During this time I had accumulated a lot of debt, but I was hoping once the elections were over I would be able to pick up the project. However, that was not the case. Right after the elections, I faced another challenge that would ultimately stop the project completely. The Kenyan government issued a nationwide ban on plastic bags. The manufacturing, selling and use of polythene bags was banned and that was the source of raw material in my project. That was when I made the decision to stop completely.
After making the decision I felt as if I was at a crossroad and did not know which way to go because I had invested a lot of time, money and resources into this project. My decision to close meant that the women and youth collection groups would lose the income they got from the project. I could not even face them to share the sad news I sent a representative to do it. I was depressed for some time, and I do not think I have regained back that same level of energy. Sometimes I really feel disappointed, because the project attracted a lot of attention. I even get students who are doing research and engineering who really wanted to see how this project would turn out.
As you reflect on your journey with Green Road Ltd, is there anything you would do differently?

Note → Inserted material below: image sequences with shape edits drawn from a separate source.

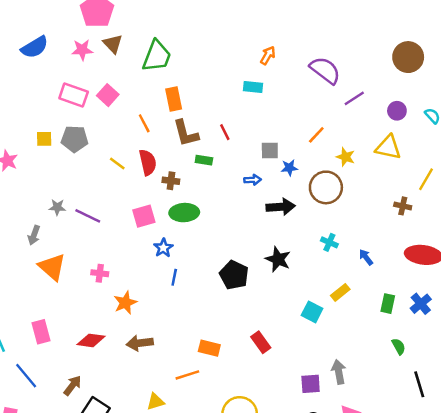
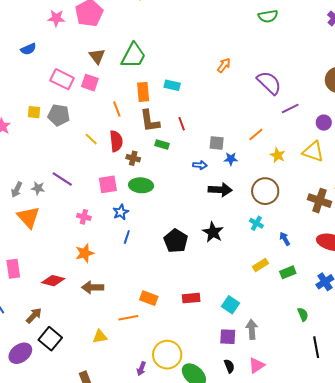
brown triangle: (113, 44) -> (97, 56), moved
blue semicircle: (35, 47) -> (28, 49), moved, size x0.7
pink star: (82, 50) -> (56, 18), moved
cyan rectangle: (253, 87) -> (172, 85), moved
pink square: (108, 95) -> (90, 83), turned -30
brown circle: (326, 187) -> (265, 191), moved
brown cross: (403, 206) -> (319, 201), size x1.6
gray star: (57, 207) -> (38, 188), moved
pink cross: (100, 273) -> (84, 217), moved
green rectangle: (388, 304) -> (288, 272), moved, turned 49
cyan square: (312, 312) -> (231, 305), moved
red rectangle: (261, 342) -> (191, 298), turned -66

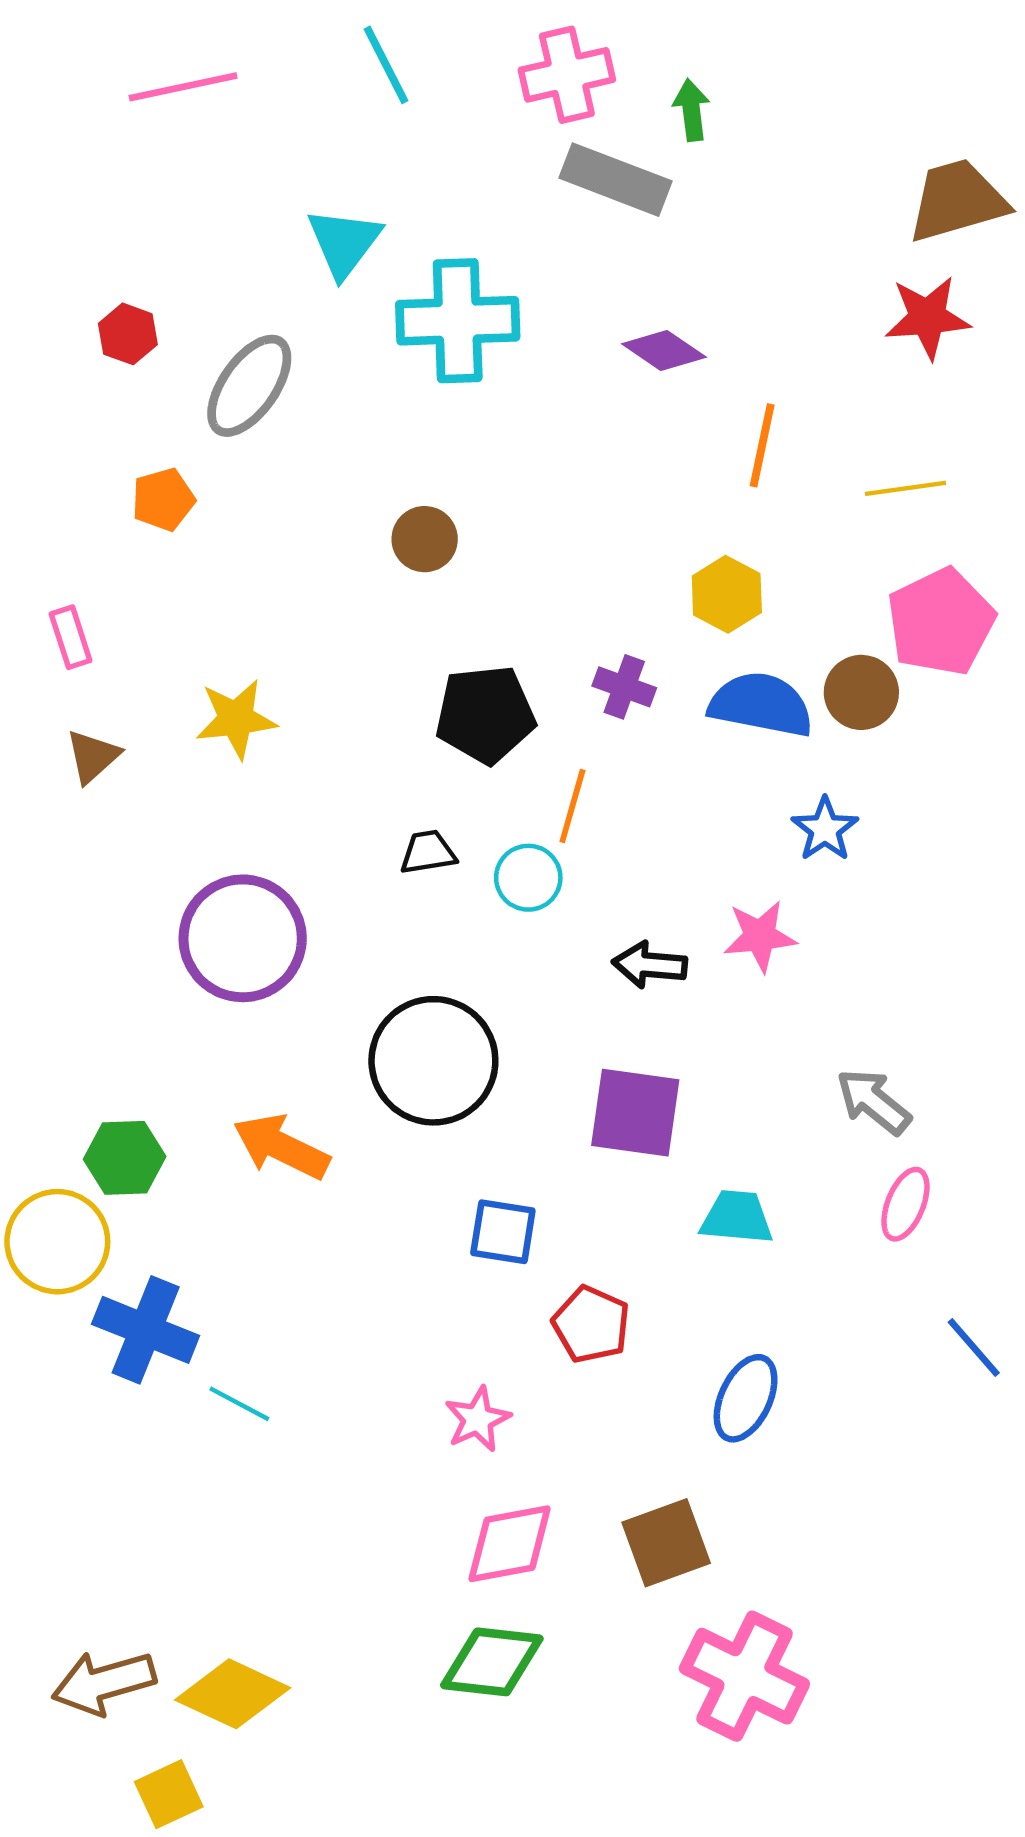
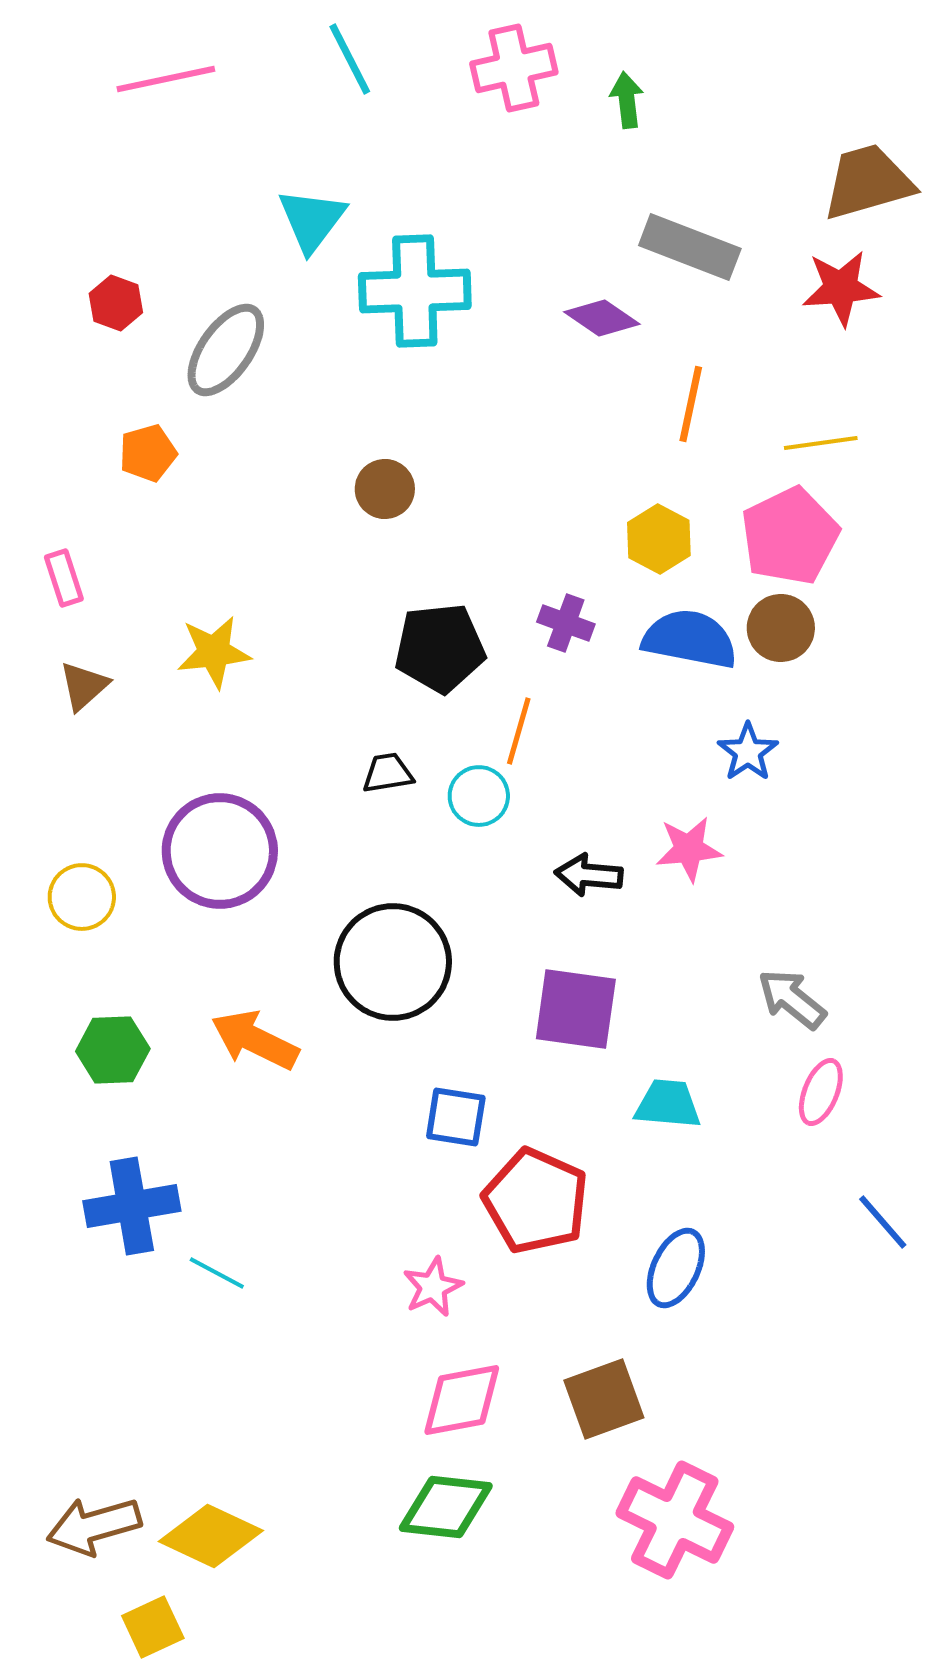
gray rectangle: (615, 180) -> (690, 247), moved
pink pentagon: (941, 622) -> (790, 536), moved
yellow circle: (57, 1242) -> (82, 897), moved, size x0.7
red pentagon: (591, 1324) -> (536, 1201), size x1.5
blue cross: (146, 1330) -> (132, 1206), turned -32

Jackline: I think I was not prepared financially. If I was to go back and do the project again, I would not hope to secure funding immediately. I would want to invest personally in my project so that I would not have to rely on external funding so much. Because if I had been more financially stable, then I would not have given up immediately. I would also have diverted my attention to alternative solutions. Overall, I would not blame external factors too much.
What tips would you give enterprises that are currently struggling due to the current pandemic?
Jackline: I would advise them to minimise any operational costs because that is what eats up a lot of money. Also, partners will be more understanding of current circumstances now. If you are in a building where you pay rent, try to negotiate some discounts so that you can survive this period.
I would also encourage enterprises to invest a lot of time in selling their products online because a lot more people are spending their time online now. Take advantage of the different social media platforms to reach your target customer and sell them your products online.
What advice would you give those whose fear of failure is preventing them from trying again?
Jackline: If it’s something you are really passionate about and you think it’s worth investing your time and resources in, then I would recommend you keep going. Because there are a lot of platforms that can offer you help, not necessarily with funding, but with information and networking opportunities. So, before you throw in the towel, have a look around. Because in my case with all the frustrations I faced along the way, I did not immediately try to look for alternative support, I should have done that.
What is next for you? Are you thinking of starting another business?
Jackline: Yes, I am currently trying to see what else I can do around waste management. I am working on a proposal, but it is still at an early stage, so I can’t share too much. But that is the direction I want to go into, still focusing on plastic and finding sustainable solutions for Kenya’s waste management issues. Because if I can make a small impact to help the environment and earn something on the side for myself, then that is what I would want to invest my time in.